§ **Your goal**:
Reprint all entries without any alteration.

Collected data
****************

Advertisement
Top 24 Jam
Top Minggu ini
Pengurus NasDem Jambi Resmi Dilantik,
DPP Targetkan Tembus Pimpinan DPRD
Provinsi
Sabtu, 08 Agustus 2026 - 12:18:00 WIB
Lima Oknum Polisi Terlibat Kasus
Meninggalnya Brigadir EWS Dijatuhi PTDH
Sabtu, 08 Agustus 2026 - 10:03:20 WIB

****************

§ **Answer for this exercise**:
Advertisement
Top 24 Jam
Top Minggu ini
Pengurus NasDem Jambi Resmi Dilantik,
DPP Targetkan Tembus Pimpinan DPRD
Provinsi
Sabtu, 08 Agustus 2026 - 12:18:00 WIB
Lima Oknum Polisi Terlibat Kasus
Meninggalnya Brigadir EWS Dijatuhi PTDH
Sabtu, 08 Agustus 2026 - 10:03:20 WIB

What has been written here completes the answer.